PROBLEM DESCRIPTION ::
Transcribe every entry exactly; the images stay out.

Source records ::
┄┄┄┄┄┄

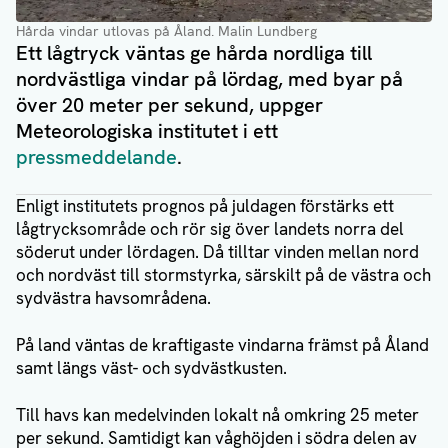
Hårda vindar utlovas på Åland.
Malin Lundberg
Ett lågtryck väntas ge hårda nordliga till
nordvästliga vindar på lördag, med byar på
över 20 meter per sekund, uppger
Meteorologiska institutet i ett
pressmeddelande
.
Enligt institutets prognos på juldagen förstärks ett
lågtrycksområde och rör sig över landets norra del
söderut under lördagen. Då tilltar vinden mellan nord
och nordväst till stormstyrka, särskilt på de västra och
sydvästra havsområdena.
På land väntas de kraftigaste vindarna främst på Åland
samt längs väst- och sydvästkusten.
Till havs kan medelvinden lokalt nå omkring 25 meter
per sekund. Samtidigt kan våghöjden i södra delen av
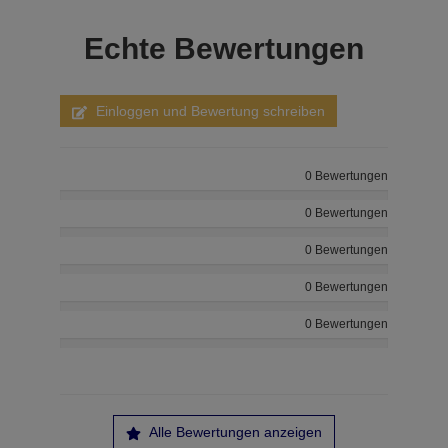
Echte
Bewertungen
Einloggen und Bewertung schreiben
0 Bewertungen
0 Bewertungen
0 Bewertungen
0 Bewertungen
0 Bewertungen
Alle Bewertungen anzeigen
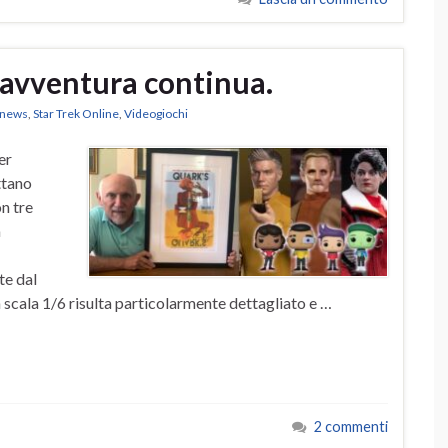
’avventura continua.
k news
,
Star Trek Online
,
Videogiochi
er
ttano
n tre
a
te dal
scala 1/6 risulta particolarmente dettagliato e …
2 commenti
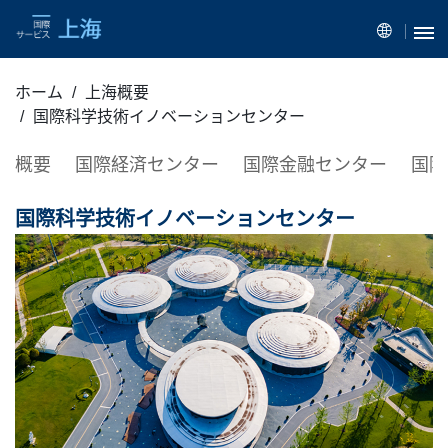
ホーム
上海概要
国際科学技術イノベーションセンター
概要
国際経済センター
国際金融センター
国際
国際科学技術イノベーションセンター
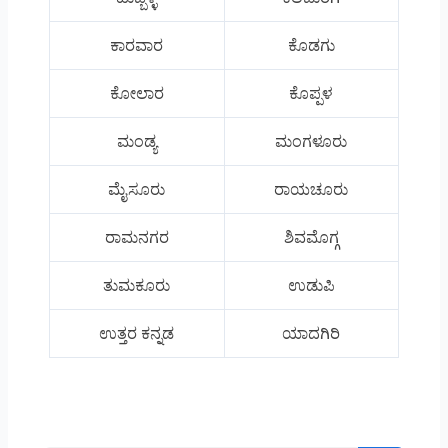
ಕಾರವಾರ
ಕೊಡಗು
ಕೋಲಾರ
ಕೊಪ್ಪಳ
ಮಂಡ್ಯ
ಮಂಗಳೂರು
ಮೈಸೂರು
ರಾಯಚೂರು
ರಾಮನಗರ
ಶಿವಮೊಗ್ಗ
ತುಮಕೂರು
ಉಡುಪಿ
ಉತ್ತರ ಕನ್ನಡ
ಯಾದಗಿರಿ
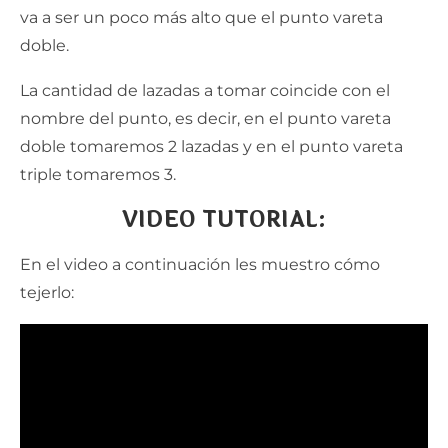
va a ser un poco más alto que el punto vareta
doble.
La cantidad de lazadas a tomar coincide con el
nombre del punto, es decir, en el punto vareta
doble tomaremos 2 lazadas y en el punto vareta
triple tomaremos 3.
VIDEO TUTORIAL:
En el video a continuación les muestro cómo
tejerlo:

┄┄┄┄┄┄

ANSWER ::
Hårda vindar utlovas på Åland.
Malin Lundberg
Ett lågtryck väntas ge hårda nordliga till
nordvästliga vindar på lördag, med byar på
över 20 meter per sekund, uppger
Meteorologiska institutet i ett
pressmeddelande
.
Enligt institutets prognos på juldagen förstärks ett
lågtrycksområde och rör sig över landets norra del
söderut under lördagen. Då tilltar vinden mellan nord
och nordväst till stormstyrka, särskilt på de västra och
sydvästra havsområdena.
På land väntas de kraftigaste vindarna främst på Åland
samt längs väst- och sydvästkusten.
Till havs kan medelvinden lokalt nå omkring 25 meter
per sekund. Samtidigt kan våghöjden i södra delen av
Echte
Bewertungen
Einloggen und Bewertung schreiben
0 Bewertungen
0 Bewertungen
0 Bewertungen
0 Bewertungen
0 Bewertungen
Alle Bewertungen anzeigen
’avventura continua.
k news
,
Star Trek Online
,
Videogiochi
er
ttano
n tre
a
te dal
scala 1/6 risulta particolarmente dettagliato e …
2 commenti
ホーム
上海概要
国際科学技術イノベーションセンター
概要
国際経済センター
国際金融センター
国際
国際科学技術イノベーションセンター
ಕಾರವಾರ
ಕೊಡಗು
ಕೋಲಾರ
ಕೊಪ್ಪಳ
ಮಂಡ್ಯ
ಮಂಗಳೂರು
ಮೈಸೂರು
ರಾಯಚೂರು
ರಾಮನಗರ
ಶಿವಮೊಗ್ಗ
ತುಮಕೂರು
ಉಡುಪಿ
ಉತ್ತರ ಕನ್ನಡ
ಯಾದಗಿರಿ
va a ser un poco más alto que el punto vareta
doble.
La cantidad de lazadas a tomar coincide con el
nombre del punto, es decir, en el punto vareta
doble tomaremos 2 lazadas y en el punto vareta
triple tomaremos 3.
VIDEO TUTORIAL:
En el video a continuación les muestro cómo
tejerlo:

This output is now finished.